PANGERAN MANGKUBUMI (6 Agustus 1717 - 24 Maret 1792)
Terlahir dengan nama Raden Mas Sujono yang merupakan adik Susuhunan Mataram Paku Buwono II di Surakarta. Pada tahun 1746 ia memberontak karena Paku Buwono II mengingkari janji memberikan daerah Sukawati (sekarang Sragen) atas kemenangan Mangkubumi melawan Raden Mas Said. Pemberontakan tersebut berakhir dengan tercapainya Perjanjian Gianti (13 Februari 1755) yang menyatakan bahwa separuh Mataram menjadi milik Mangkubumi. Dalam perjanjian itu pula Mangkubumi diakui sebagai Sultan Hamengku Buwono I yang bergelar Senopati Ing Ngalogo Sayidin Panotogomo Khalifatullah dengan karatonnya di Yogyakarta.

PANGERAN DIPONEGORO ( 11 November 1785 - 8 Januari 1855).
Panglima tertinggi dalam Perang Diponegoro (1825-1830) yang dalam buku-buku sejarah karangan penulis Belanda disebut Java Oorlog (=Perang Jawa).
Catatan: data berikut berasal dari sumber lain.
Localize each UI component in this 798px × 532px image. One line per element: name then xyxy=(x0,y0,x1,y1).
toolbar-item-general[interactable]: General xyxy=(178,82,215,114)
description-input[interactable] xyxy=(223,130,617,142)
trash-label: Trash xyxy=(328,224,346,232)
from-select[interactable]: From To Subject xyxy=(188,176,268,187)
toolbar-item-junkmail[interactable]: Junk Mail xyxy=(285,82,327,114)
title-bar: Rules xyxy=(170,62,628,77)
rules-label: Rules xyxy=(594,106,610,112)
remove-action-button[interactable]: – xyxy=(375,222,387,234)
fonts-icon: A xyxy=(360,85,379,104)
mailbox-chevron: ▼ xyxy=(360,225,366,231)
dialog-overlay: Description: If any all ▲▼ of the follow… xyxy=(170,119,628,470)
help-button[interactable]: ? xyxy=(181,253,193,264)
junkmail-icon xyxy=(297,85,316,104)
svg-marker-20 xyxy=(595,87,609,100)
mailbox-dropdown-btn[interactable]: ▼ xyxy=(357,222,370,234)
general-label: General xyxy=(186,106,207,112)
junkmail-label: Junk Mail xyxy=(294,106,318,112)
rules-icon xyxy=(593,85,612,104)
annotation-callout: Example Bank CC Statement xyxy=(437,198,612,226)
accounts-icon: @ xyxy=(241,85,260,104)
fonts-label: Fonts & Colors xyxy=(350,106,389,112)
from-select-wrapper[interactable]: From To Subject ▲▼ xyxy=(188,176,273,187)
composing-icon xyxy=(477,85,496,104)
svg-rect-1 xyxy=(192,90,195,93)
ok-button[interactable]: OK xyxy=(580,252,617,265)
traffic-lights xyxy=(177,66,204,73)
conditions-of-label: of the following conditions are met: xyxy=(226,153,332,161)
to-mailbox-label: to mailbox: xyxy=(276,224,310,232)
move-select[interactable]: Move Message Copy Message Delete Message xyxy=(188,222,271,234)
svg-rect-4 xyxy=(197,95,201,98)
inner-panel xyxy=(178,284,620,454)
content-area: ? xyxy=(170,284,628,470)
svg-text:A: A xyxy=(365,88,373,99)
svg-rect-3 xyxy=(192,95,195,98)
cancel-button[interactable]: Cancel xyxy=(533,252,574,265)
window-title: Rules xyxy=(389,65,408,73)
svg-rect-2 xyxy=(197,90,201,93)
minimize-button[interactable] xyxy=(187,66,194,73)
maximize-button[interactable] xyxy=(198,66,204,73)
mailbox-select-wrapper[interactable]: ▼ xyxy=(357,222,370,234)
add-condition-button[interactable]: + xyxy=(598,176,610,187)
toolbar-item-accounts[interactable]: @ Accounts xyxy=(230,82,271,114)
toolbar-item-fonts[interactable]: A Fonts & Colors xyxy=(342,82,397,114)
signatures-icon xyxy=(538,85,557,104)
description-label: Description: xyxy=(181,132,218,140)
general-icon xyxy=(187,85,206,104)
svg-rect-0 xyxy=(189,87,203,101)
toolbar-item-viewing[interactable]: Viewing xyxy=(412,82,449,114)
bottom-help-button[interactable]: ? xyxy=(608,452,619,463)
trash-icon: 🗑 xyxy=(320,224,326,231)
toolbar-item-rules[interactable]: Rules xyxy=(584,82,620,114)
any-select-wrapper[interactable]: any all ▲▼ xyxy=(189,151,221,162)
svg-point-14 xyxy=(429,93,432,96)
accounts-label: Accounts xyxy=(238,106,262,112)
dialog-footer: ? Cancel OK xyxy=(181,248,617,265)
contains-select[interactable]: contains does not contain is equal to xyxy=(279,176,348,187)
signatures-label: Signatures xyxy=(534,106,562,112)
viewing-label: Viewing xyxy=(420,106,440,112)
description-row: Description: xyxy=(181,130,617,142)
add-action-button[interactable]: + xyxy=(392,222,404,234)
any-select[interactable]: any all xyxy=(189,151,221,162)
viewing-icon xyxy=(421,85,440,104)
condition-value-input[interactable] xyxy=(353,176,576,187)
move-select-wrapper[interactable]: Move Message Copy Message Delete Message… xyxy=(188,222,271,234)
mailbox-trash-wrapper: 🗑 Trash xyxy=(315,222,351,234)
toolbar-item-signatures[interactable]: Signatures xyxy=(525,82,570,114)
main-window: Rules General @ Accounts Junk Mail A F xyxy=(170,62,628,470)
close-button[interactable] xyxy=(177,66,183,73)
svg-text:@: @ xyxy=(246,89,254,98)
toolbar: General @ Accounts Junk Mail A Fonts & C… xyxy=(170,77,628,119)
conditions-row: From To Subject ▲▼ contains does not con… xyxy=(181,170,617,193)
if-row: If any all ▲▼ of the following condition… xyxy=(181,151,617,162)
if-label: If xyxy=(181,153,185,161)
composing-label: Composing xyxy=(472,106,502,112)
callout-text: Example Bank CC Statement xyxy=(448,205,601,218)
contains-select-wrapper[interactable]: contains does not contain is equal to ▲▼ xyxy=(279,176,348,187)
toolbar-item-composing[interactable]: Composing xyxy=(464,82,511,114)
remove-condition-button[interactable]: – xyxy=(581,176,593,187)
Nama kecilnya Ontowiryo, putra sulung Sultan Hamengku Buwono III. Diponegoro lebih tertarik pada kehidupan keagamaan dan berdiri di pihak rakyat sehingga ia lebih suka tinggal di Tegalrejo daripada di keraton. Pemberontakannya terhadap keraton dimulai sejak kepemimpinan HB V (1822) dimana Diponegoro menjadi salah satu anggota perwalian yang mendampingi HB V yang berusia 3 tahun, sedangkan pemerintahan sehari-hari dipegang oleh Patih Danurejo bersama Residen Belanda. Cara perwalian itu tidak disetujui Diponegoro.
Dalam perkembangan selanjutnya Belanda berusaha menangkap Diponegoro dan meletus Perang Diponegoro pada tanggal 20 Juli 1825.
28 Maret 1830 P. Diponegoro menemui Jenderal De Kock di Magelang. De Kock memaksa mengadakan perundingan dan mendesak Diponegoro agar menghentikan perang. Permintaan itu ditolak Diponegoro. Tetapi Belanda telah menyiapkan penyergapan dengan teliti. Hari itu juga Diponegoro ditangkap dan dibuang ke Ungaran, kemudian ke Semarang, dan langsung ke Jakarta.
8 April 1830 sampai di Jakarta dan ditawan di Stadhuis.
3 Mei 1830 diberangkatkan dengan kapal Pollux ke Manado dan ditawan di benteng Amsterdam.
1834 dipindahkan ke benteng Rotterdam di Makassar, Sulawesi Selatan.
8 Januari 1855 Diponegoro wafat dan dimakamkan di kampung Melayu Makassar.